When writing functions to be used with groupby.apply or groupby.transform in pandas if the functions have multiple arguments, then when calling the function as part of groupby the arguments follow a comma rather than in parentheses. An example would be:
def Transfunc(df, arg1, arg2, arg2):
return something
GroupedData.transform(Transfunc, arg1, arg2, arg3)
Where the df argument is passed automatically as the first argument.
However, the same syntax does not seem to be possible when using a function to group the data. Take the following example:
people = DataFrame(np.random.randn(5, 5), columns=['a', 'b', 'c', 'd', 'e'], index=['Joe', 'Steve', 'Wes', 'Jim', 'Travis'])
people.ix[2:3, ['b', 'c']] = NA
def MeanPosition(Ind, df, Column):
if df[Column][Ind] >= np.mean(df[Column]):
return 'Greater Group'
else:
return 'Lesser Group'
# This function compares each data point in column 'a' to the mean of column 'a' and return a group name based on whether it is greater than or less than the mean
people.groupby(lambda x: MeanPosition(x, people, 'a')).mean()
The above works just fine, but I can't understand why I have to wrap the function in a lambda.
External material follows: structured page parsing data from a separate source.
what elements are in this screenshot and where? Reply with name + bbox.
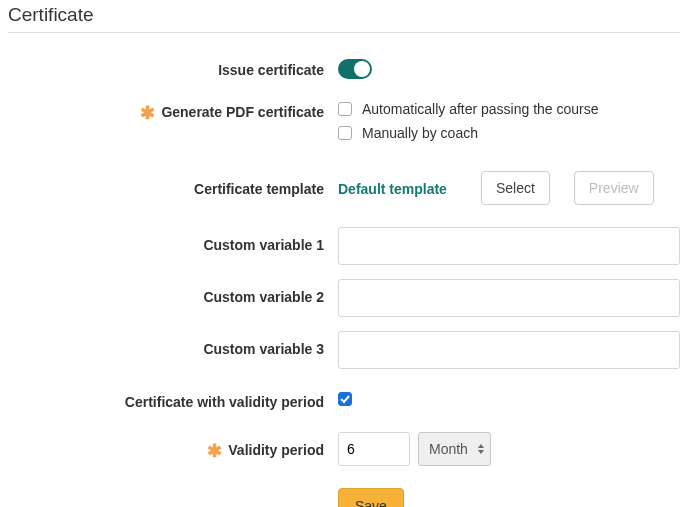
custom-var-3-label: Custom variable 3 (8, 331, 338, 357)
validity-enabled-checkbox[interactable] (338, 392, 352, 406)
select-template-button[interactable]: Select (481, 171, 550, 205)
generate-pdf-manual-checkbox[interactable] (338, 126, 352, 140)
custom-var-1-label: Custom variable 1 (8, 227, 338, 253)
generate-pdf-manual-label: Manually by coach (362, 125, 478, 141)
generate-pdf-auto-label: Automatically after passing the course (362, 101, 599, 117)
preview-template-button[interactable]: Preview (574, 171, 654, 205)
required-star-icon: ✱ (140, 103, 155, 123)
custom-var-1-input[interactable] (338, 227, 680, 265)
custom-var-2-label: Custom variable 2 (8, 279, 338, 305)
required-star-icon: ✱ (207, 441, 222, 461)
custom-var-3-input[interactable] (338, 331, 680, 369)
validity-period-label: ✱ Validity period (8, 432, 338, 458)
generate-pdf-auto-checkbox[interactable] (338, 102, 352, 116)
validity-period-value-input[interactable] (338, 432, 410, 466)
save-button[interactable]: Save (338, 488, 404, 507)
issue-certificate-label: Issue certificate (8, 59, 338, 78)
certificate-template-value[interactable]: Default template (338, 179, 447, 197)
validity-period-unit-select[interactable]: Month (418, 432, 491, 466)
validity-enabled-label: Certificate with validity period (8, 391, 338, 410)
custom-var-2-input[interactable] (338, 279, 680, 317)
certificate-template-label: Certificate template (8, 171, 338, 197)
issue-certificate-toggle[interactable] (338, 59, 372, 79)
page-title: Certificate (8, 4, 680, 26)
chevron-updown-icon (478, 444, 484, 454)
title-divider (8, 32, 680, 33)
generate-pdf-label: ✱ Generate PDF certificate (8, 101, 338, 120)
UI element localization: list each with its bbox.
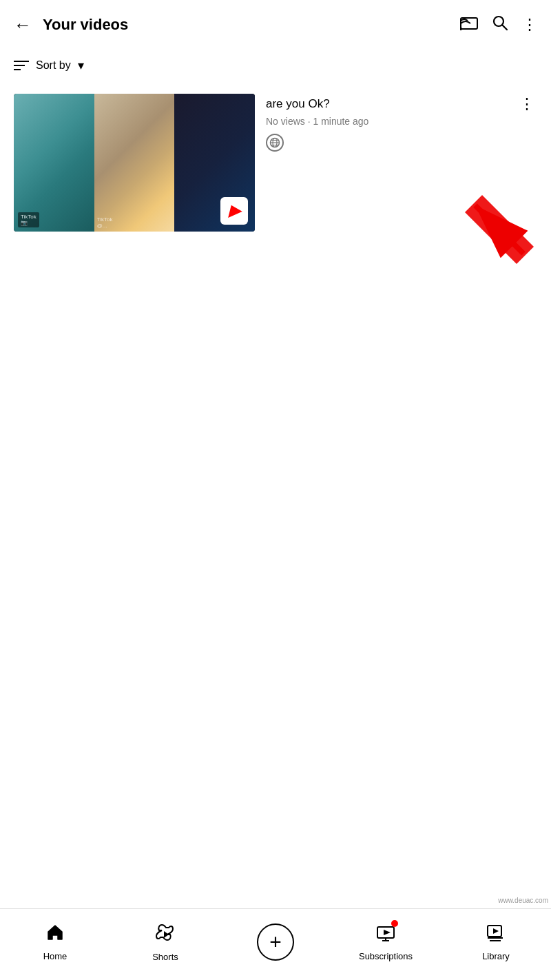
nav-label-library: Library xyxy=(482,951,510,961)
bottom-nav: Home Shorts + Subscriptions xyxy=(0,908,551,980)
tiktok-watermark-2: TikTok@... xyxy=(97,216,113,229)
svg-marker-17 xyxy=(493,928,499,934)
shorts-icon: ▶ xyxy=(229,203,240,218)
thumb-cell-1: TikTok📷 xyxy=(14,94,94,232)
watermark: www.deuac.com xyxy=(495,895,551,906)
svg-marker-11 xyxy=(164,931,169,938)
thumbnail-grid: TikTok📷 TikTok@... xyxy=(14,94,255,232)
nav-label-home: Home xyxy=(43,951,67,961)
home-icon xyxy=(45,923,65,947)
video-more-button[interactable]: ⋮ xyxy=(517,96,537,112)
search-icon[interactable] xyxy=(492,14,508,35)
page-title: Your videos xyxy=(43,16,460,34)
svg-marker-13 xyxy=(384,930,391,935)
video-title[interactable]: are you Ok? xyxy=(266,96,517,112)
sort-by-label[interactable]: Sort by xyxy=(36,59,71,72)
video-list: TikTok📷 TikTok@... ▶ are you Ok? ⋮ No vi… xyxy=(0,81,551,244)
header: ← Your videos ⋮ xyxy=(0,0,551,50)
thumb-cell-2: TikTok@... xyxy=(94,94,175,232)
subscriptions-notification-badge xyxy=(391,920,398,927)
sort-bar: Sort by ▾ xyxy=(0,50,551,81)
nav-label-shorts: Shorts xyxy=(152,952,178,962)
cast-icon[interactable] xyxy=(460,15,478,34)
video-title-row: are you Ok? ⋮ xyxy=(266,96,537,112)
header-actions: ⋮ xyxy=(460,14,537,35)
video-meta: No views · 1 minute ago xyxy=(266,116,537,127)
video-info: are you Ok? ⋮ No views · 1 minute ago xyxy=(266,94,537,152)
nav-item-home[interactable]: Home xyxy=(0,923,110,961)
subscriptions-icon xyxy=(376,923,395,947)
nav-item-subscriptions[interactable]: Subscriptions xyxy=(331,923,441,961)
back-button[interactable]: ← xyxy=(14,14,32,36)
more-options-icon[interactable]: ⋮ xyxy=(522,16,537,34)
nav-item-create[interactable]: + xyxy=(220,923,331,961)
svg-line-3 xyxy=(503,25,508,30)
create-button[interactable]: + xyxy=(257,923,294,961)
nav-item-shorts[interactable]: Shorts xyxy=(110,922,220,962)
shorts-nav-icon xyxy=(155,922,176,948)
shorts-badge: ▶ xyxy=(220,197,248,225)
sort-filter-icon[interactable] xyxy=(14,61,29,70)
video-item: TikTok📷 TikTok@... ▶ are you Ok? ⋮ No vi… xyxy=(0,87,551,238)
library-icon xyxy=(486,923,506,947)
sort-chevron-icon[interactable]: ▾ xyxy=(78,58,84,73)
video-visibility xyxy=(266,134,537,152)
visibility-public-icon xyxy=(266,134,284,152)
nav-item-library[interactable]: Library xyxy=(441,923,551,961)
tiktok-watermark-1: TikTok📷 xyxy=(18,212,39,227)
svg-point-1 xyxy=(460,28,462,30)
video-thumbnail[interactable]: TikTok📷 TikTok@... ▶ xyxy=(14,94,255,232)
nav-label-subscriptions: Subscriptions xyxy=(359,951,413,961)
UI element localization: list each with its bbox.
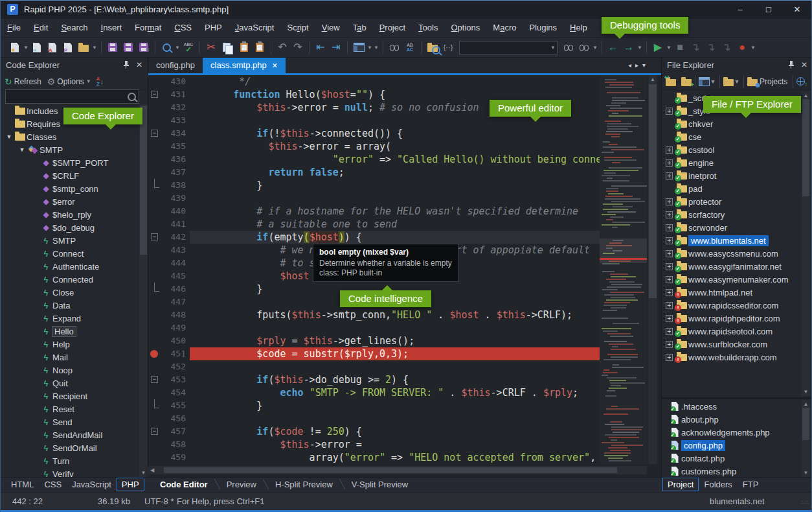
gutter-fold-column[interactable] [148, 360, 164, 373]
expand-plus-icon[interactable]: + [666, 276, 673, 283]
editor-horizontal-scrollbar[interactable]: ◀ [148, 466, 647, 474]
undo-icon[interactable]: ↶ [275, 40, 289, 55]
folder-item-www.webuilderapp.com[interactable]: +!www.webuilderapp.com [662, 351, 801, 364]
expand-plus-icon[interactable]: + [666, 315, 673, 322]
gutter-fold-column[interactable] [148, 412, 164, 425]
options-dropdown-icon[interactable]: ▼ [86, 78, 91, 84]
folder-item-scrwonder[interactable]: +✓scrwonder [662, 221, 801, 234]
line-number[interactable]: 432 [164, 101, 190, 114]
quick-search-combo[interactable]: ▼ [457, 40, 560, 55]
expand-plus-icon[interactable]: + [666, 211, 673, 218]
menu-insert[interactable]: Insert [95, 19, 129, 32]
find-previous-icon[interactable] [577, 40, 591, 55]
code-text[interactable]: $rply = $this->get_lines(); [190, 334, 600, 347]
gutter-fold-column[interactable] [148, 283, 164, 296]
code-tree-item-help[interactable]: ϟHelp [1, 338, 139, 351]
menu-options[interactable]: Options [444, 19, 486, 32]
line-number[interactable]: 454 [164, 386, 190, 399]
document-format-icon[interactable]: A [45, 40, 60, 55]
expand-plus-icon[interactable]: + [666, 341, 673, 348]
code-text[interactable]: $this->error = [190, 438, 600, 451]
code-line-457[interactable]: −457 if($code != 250) { [148, 425, 600, 438]
panel-dropdown-icon[interactable]: ▼ [367, 45, 373, 51]
gutter-fold-column[interactable]: − [148, 373, 164, 386]
folder-item-www.surfblocker.com[interactable]: +✓www.surfblocker.com [662, 338, 801, 351]
tab-v-split-preview[interactable]: V-Split Preview [343, 478, 417, 491]
find-in-files-icon[interactable] [387, 40, 401, 55]
code-text[interactable]: */ [190, 75, 600, 88]
gutter-fold-column[interactable]: − [148, 88, 164, 101]
php-document-icon[interactable]: P [61, 40, 75, 55]
code-line-439[interactable]: 439 [148, 192, 600, 205]
gutter-fold-column[interactable] [148, 244, 164, 257]
menu-project[interactable]: Project [373, 19, 412, 32]
folders-dropdown-icon[interactable]: ▼ [734, 78, 740, 85]
line-number[interactable]: 440 [164, 205, 190, 218]
minimap[interactable] [600, 75, 647, 464]
code-explorer-search-input[interactable] [5, 89, 139, 104]
maximize-button[interactable]: □ [754, 1, 783, 19]
close-panel-icon[interactable]: ✕ [801, 60, 807, 69]
code-line-438[interactable]: 438 } [148, 179, 600, 192]
line-number[interactable]: 443 [164, 244, 190, 257]
close-tab-icon[interactable]: ✕ [272, 62, 278, 69]
code-text[interactable]: $this->error = array( [190, 140, 600, 153]
code-line-449[interactable]: 449 [148, 321, 600, 334]
line-number[interactable]: 450 [164, 334, 190, 347]
file-item-contact.php[interactable]: ✓contact.php [662, 452, 801, 465]
code-text[interactable]: # a suitable one to send [190, 218, 600, 231]
folder-item-pad[interactable]: ✓pad [662, 182, 801, 195]
refresh-icon[interactable]: ↻ [5, 76, 12, 87]
record-macro-icon[interactable]: ● [735, 40, 749, 55]
folder-item-www.easycssmenu.com[interactable]: +✓www.easycssmenu.com [662, 247, 801, 260]
refresh-label[interactable]: Refresh [14, 77, 41, 86]
folder-item-protector[interactable]: +✓protector [662, 195, 801, 208]
tab-php[interactable]: PHP [117, 478, 144, 491]
line-number[interactable]: 435 [164, 140, 190, 153]
code-tree-item-noop[interactable]: ϟNoop [1, 364, 139, 377]
step-over-icon[interactable]: ↴ [688, 40, 703, 55]
tab-html[interactable]: HTML [6, 478, 39, 491]
folders-icon[interactable] [723, 79, 734, 86]
code-tree-item-connect[interactable]: ϟConnect [1, 247, 139, 260]
code-text[interactable]: function Hello($host="") { [190, 88, 600, 101]
line-number[interactable]: 459 [164, 451, 190, 464]
tab-preview[interactable]: Preview [218, 478, 265, 491]
gutter-fold-column[interactable] [148, 270, 164, 283]
expand-plus-icon[interactable]: + [666, 328, 673, 335]
line-number[interactable]: 436 [164, 153, 190, 166]
open-folder-icon[interactable] [76, 40, 91, 55]
record-dropdown-icon[interactable]: ▼ [750, 45, 756, 51]
run-dropdown-icon[interactable]: ▼ [666, 45, 672, 51]
line-number[interactable]: 439 [164, 192, 190, 205]
step-into-icon[interactable]: ↴ [704, 40, 718, 55]
code-tree-item-recipient[interactable]: ϟRecipient [1, 390, 139, 402]
minimize-button[interactable]: – [726, 1, 754, 19]
expand-plus-icon[interactable]: + [666, 159, 673, 167]
gutter-fold-column[interactable]: − [148, 425, 164, 438]
folder-item-www.rapidcsseditor.com[interactable]: +!www.rapidcsseditor.com [662, 299, 801, 312]
view-mode-icon[interactable] [699, 77, 710, 86]
menu-css[interactable]: CSS [168, 19, 198, 32]
line-number[interactable]: 444 [164, 257, 190, 270]
explore-folder-icon[interactable] [425, 40, 440, 55]
paste-special-icon[interactable] [253, 40, 267, 55]
gutter-fold-column[interactable] [148, 438, 164, 451]
line-number[interactable]: 438 [164, 179, 190, 192]
run-icon[interactable]: ▶ [651, 40, 665, 55]
code-text[interactable] [190, 192, 600, 205]
cut-icon[interactable]: ✂ [204, 40, 218, 55]
code-tree-item-verify[interactable]: ϟVerify [1, 467, 139, 477]
folder-item-www.easygifanimator.net[interactable]: +✓www.easygifanimator.net [662, 260, 801, 273]
code-line-430[interactable]: 430 */ [148, 75, 600, 88]
fold-collapse-icon[interactable]: − [151, 233, 158, 240]
menu-script[interactable]: Script [280, 19, 315, 32]
menu-javascript[interactable]: JavaScript [229, 19, 281, 32]
scroll-left-icon[interactable]: ◀ [150, 467, 154, 473]
code-tree-item-data[interactable]: ϟData [1, 299, 139, 312]
line-number[interactable]: 451 [164, 347, 190, 360]
code-tree-item-reset[interactable]: ϟReset [1, 402, 139, 415]
code-tree-item-send[interactable]: ϟSend [1, 415, 139, 428]
line-number[interactable]: 457 [164, 425, 190, 438]
expand-plus-icon[interactable]: + [666, 146, 673, 154]
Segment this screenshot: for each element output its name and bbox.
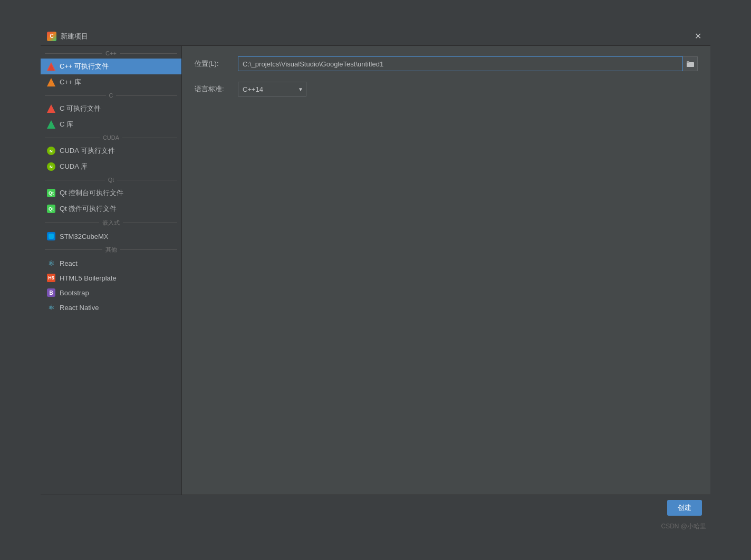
svg-marker-4 — [47, 120, 55, 129]
react-native-label: React Native — [60, 304, 99, 312]
titlebar: C 新建项目 ✕ — [41, 27, 710, 46]
location-input-wrapper — [238, 56, 698, 71]
svg-marker-3 — [47, 104, 55, 113]
create-button[interactable]: 创建 — [667, 500, 702, 516]
dialog-title: 新建项目 — [61, 32, 88, 41]
language-select[interactable]: C++14 C++11 C++17 C++20 — [238, 82, 306, 96]
sidebar: C++ C++ 可执行文件 C++ 库 — [41, 46, 182, 495]
cuda-executable-icon: N — [47, 147, 55, 155]
footer-right: 创建 — [667, 500, 702, 516]
section-qt: Qt — [41, 175, 181, 185]
sidebar-item-cuda-executable[interactable]: N CUDA 可执行文件 — [41, 143, 181, 159]
qt-widget-label: Qt 微件可执行文件 — [60, 204, 117, 214]
html5-icon: H5 — [47, 274, 55, 282]
sidebar-item-cpp-library[interactable]: C++ 库 — [41, 74, 181, 90]
main-content: 位置(L): 语言标准: C++14 C++11 — [182, 46, 710, 495]
stm32-label: STM32CubeMX — [60, 233, 108, 240]
section-cpp: C++ — [41, 48, 181, 59]
language-label: 语言标准: — [195, 84, 232, 94]
bootstrap-label: Bootstrap — [60, 289, 89, 297]
c-executable-label: C 可执行文件 — [60, 104, 101, 113]
cuda-executable-label: CUDA 可执行文件 — [60, 146, 115, 156]
folder-browse-button[interactable] — [683, 56, 698, 71]
c-library-icon — [47, 120, 55, 129]
sidebar-item-c-executable[interactable]: C 可执行文件 — [41, 101, 181, 117]
location-row: 位置(L): — [195, 56, 698, 71]
close-button[interactable]: ✕ — [691, 30, 704, 43]
sidebar-item-qt-console[interactable]: Qt Qt 控制台可执行文件 — [41, 185, 181, 201]
stm32-icon — [47, 232, 55, 240]
c-executable-icon — [47, 104, 55, 113]
sidebar-item-stm32[interactable]: STM32CubeMX — [41, 229, 181, 244]
bootstrap-icon: B — [47, 288, 55, 297]
section-cuda: CUDA — [41, 132, 181, 143]
location-label: 位置(L): — [195, 59, 232, 69]
qt-widget-icon: Qt — [47, 205, 55, 213]
sidebar-item-react-native[interactable]: ⚛ React Native — [41, 300, 181, 315]
location-input[interactable] — [238, 56, 683, 71]
dialog-body: C++ C++ 可执行文件 C++ 库 — [41, 46, 710, 495]
sidebar-item-c-library[interactable]: C 库 — [41, 117, 181, 132]
html5-label: HTML5 Boilerplate — [60, 274, 117, 282]
folder-icon — [687, 61, 694, 67]
svg-rect-5 — [687, 62, 694, 67]
cpp-library-icon — [47, 78, 55, 86]
svg-marker-2 — [47, 78, 55, 86]
cpp-library-label: C++ 库 — [60, 78, 81, 87]
react-native-icon: ⚛ — [47, 303, 55, 312]
clion-icon: C — [47, 32, 56, 41]
sidebar-item-react[interactable]: ⚛ React — [41, 256, 181, 271]
cpp-executable-icon — [47, 62, 55, 71]
react-icon: ⚛ — [47, 259, 55, 267]
sidebar-item-html5[interactable]: H5 HTML5 Boilerplate — [41, 271, 181, 285]
svg-rect-6 — [687, 61, 689, 63]
qt-console-label: Qt 控制台可执行文件 — [60, 188, 123, 198]
section-other: 其他 — [41, 244, 181, 256]
dialog-footer: 创建 — [41, 495, 710, 520]
section-c: C — [41, 90, 181, 101]
language-row: 语言标准: C++14 C++11 C++17 C++20 ▼ — [195, 82, 698, 96]
new-project-dialog: C 新建项目 ✕ C++ C++ 可执行文件 — [41, 27, 710, 533]
react-label: React — [60, 259, 78, 267]
qt-console-icon: Qt — [47, 189, 55, 197]
cuda-library-label: CUDA 库 — [60, 162, 88, 171]
sidebar-item-bootstrap[interactable]: B Bootstrap — [41, 285, 181, 300]
watermark: CSDN @小哈里 — [41, 520, 710, 533]
title-left: C 新建项目 — [47, 32, 88, 41]
sidebar-item-cpp-executable[interactable]: C++ 可执行文件 — [41, 59, 181, 74]
sidebar-item-cuda-library[interactable]: N CUDA 库 — [41, 159, 181, 175]
cpp-executable-label: C++ 可执行文件 — [60, 62, 109, 71]
language-select-wrapper: C++14 C++11 C++17 C++20 ▼ — [238, 82, 306, 96]
section-embedded: 嵌入式 — [41, 217, 181, 229]
c-library-label: C 库 — [60, 120, 73, 129]
sidebar-item-qt-widget[interactable]: Qt Qt 微件可执行文件 — [41, 201, 181, 217]
cuda-library-icon: N — [47, 162, 55, 171]
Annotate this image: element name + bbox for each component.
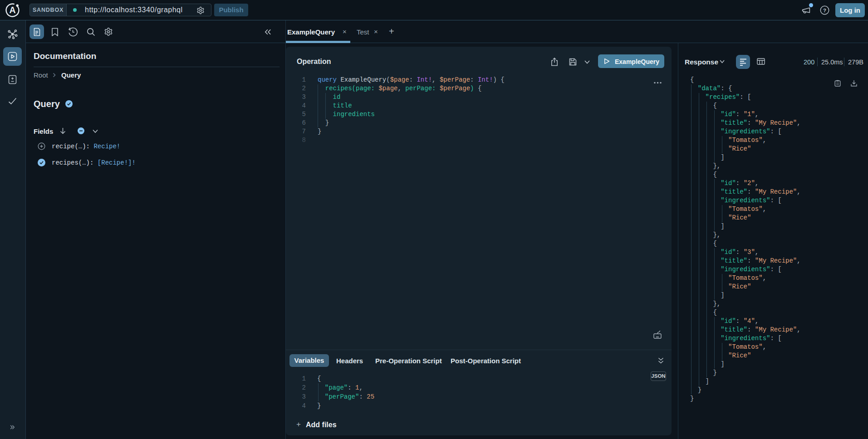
svg-text:?: ? [823, 8, 826, 13]
svg-text:A: A [9, 5, 15, 15]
Based upon the syntax used with transform and apply it seems to me that the following should work just fine:
people.groupby(MeanPosition, people, 'a').mean()
Can anyone tell me why, or how I can call the function without wrapping it in a lambda?
Thanks
EDIT: I do not think it is possible to group the data by passing a function as the key without wrapping that function in a lambda. One possible workaround is to rather than passing a function as the key, pass an array that has been created by a function. This would work in the following manner:
def MeanPositionList(df, Column):
return ['Greater Group' if df[Column][row] >= np.mean(df[Column]) else 'Lesser Group' for row in df.index]
Grouped = people.groupby(np.array(MeanPositionList(people, 'a')))
Grouped.mean()
But then of course it could be better just to cut out the middle man function all together and simply use an array with list comprhension....